Combining Data Management And Data Storytelling To Generate Value

Lately, I have been focusing on data storytelling and its importance in effectively communicating the results of data analysis to generate value. However, my technical background, which is very close to the world of data management and its problems, pushed me to reflect on what data management needs to ensure you can build data-driven stories quickly. I came to a conclusion that is often taken for granted but is always good to keep in mind. You can’t rely only on data to build data-driven stories. It is also necessary for a data management system to consider at least two aspects. Do you want to know which ones? Let’s try to find out in this article.

What we’ll cover in this article:

Introducing Data
Data Management Systems
Data Storytelling
Data Management and Data Storytelling

1. Introducing Data

We continually talk about, use, and generate data. But have you wondered what data is and what types of data exist? Let’s try to define it.

Data is raw facts, numbers, or symbols that can be processed to generate meaningful information. There are different types of data:

Structured data is data organized in a fixed schema, such as SQL or CSV. The main pros of this type of data are that it’s easy to derive insights. The main drawback is that schema dependence limits scalability. A database is an example of this type of data.
Semi-structured data is partially organized without a fixed schema, such as JSON XML. The pros are that they are more flexible than structured data. The main cons is that the meta-level structure may contain unstructured data. Examples are annotated text, such as tweets with hashtags.
Unstructured data, such as audio, video, and text, are not annotated. The main pros are that they are unstructured, so it’s easy to store them. They are also very scalable. However, they are challenging to manage. For example, it’s difficult to extract meaning. Plain text and digital photos are examples of unstructured data.

To organize data whose volume is increasing over time, it’s essential to manage them properly.

2. Data Management

Data management is the practice of ingesting, processing, securing, and storing an organization’s data, which is then utilized for strategic decision-making to improve business outcomes [1]. There are three central data management systems:

Data Warehouse
Data Lake
Data Lakehouse

2.1 Data Warehouse

A data warehouse can handle only structured data post-extraction, transformation, and loading (ETL) processes. Once elaborated, the data can be used for reporting, dashboarding, or mining. The following figure summarizes the structure of a data warehouse.

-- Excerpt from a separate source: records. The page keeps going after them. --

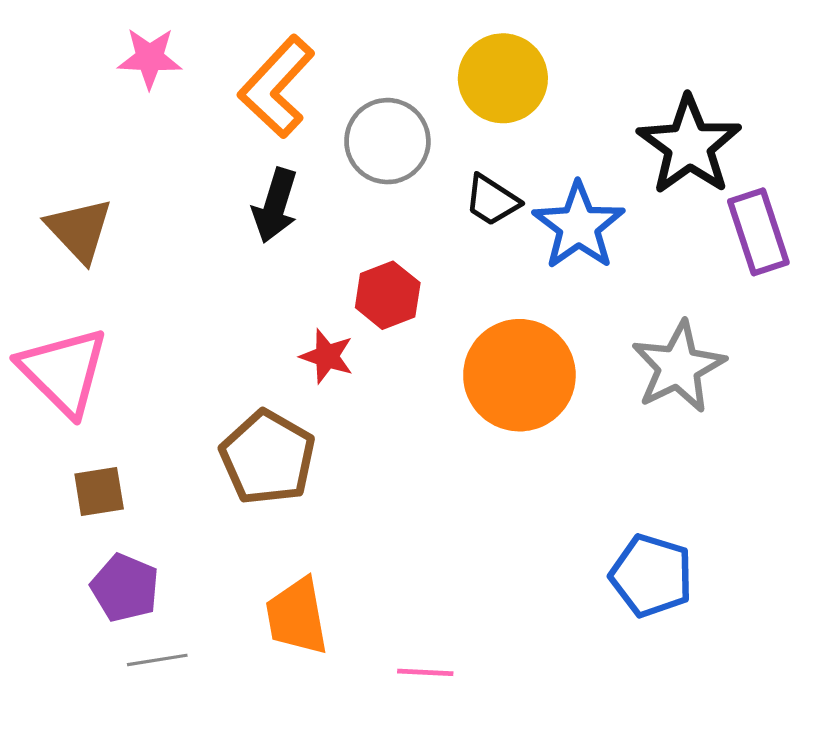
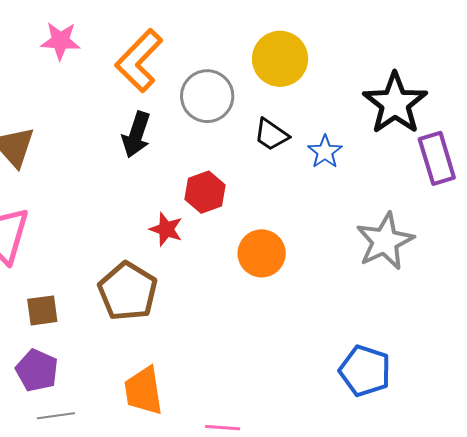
blue star: (579, 226) -> (325, 152), size x0.6
orange circle: (519, 375) -> (262, 253), moved, size x0.7
brown square: (99, 492) -> (42, 310), moved

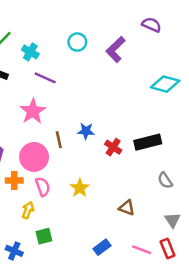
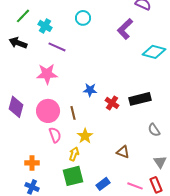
purple L-shape: (116, 49) -> (125, 29), moved
pink star: (33, 111) -> (47, 74), turned 30
brown line: (59, 140) -> (73, 113), moved
orange cross: (14, 180) -> (32, 163), moved
yellow arrow: (28, 210) -> (74, 154), moved
green square: (44, 236) -> (73, 176), moved, size x1.5

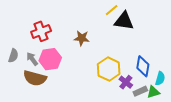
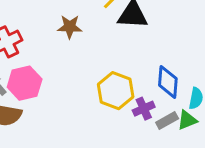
brown star: (82, 38) -> (70, 27), moved
purple cross: (126, 82) -> (144, 109), turned 32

Fig. 1: The architecture of a data warehouse

The main problems with data warehouses are:

Scalability – they are not scalable
Unstructured data – they don’t manage unstructured data
Real-time data – they don’t manage real-time data.

2.2 Data Lake

A Data Lake can ingest raw data as it is. Unlike a data warehouse, a data lake manages and provides ways to consume or process structured, semi-structured, and unstructured data. Ingesting raw data permits a data lake to ingest historical and real-time data in a raw storage system.

The data lake adds a metadata and governance layer, as shown in the following figure, to make the data consumable by the upper layers (reports, dashboarding, and data mining). The following figure shows the architecture of a data lake.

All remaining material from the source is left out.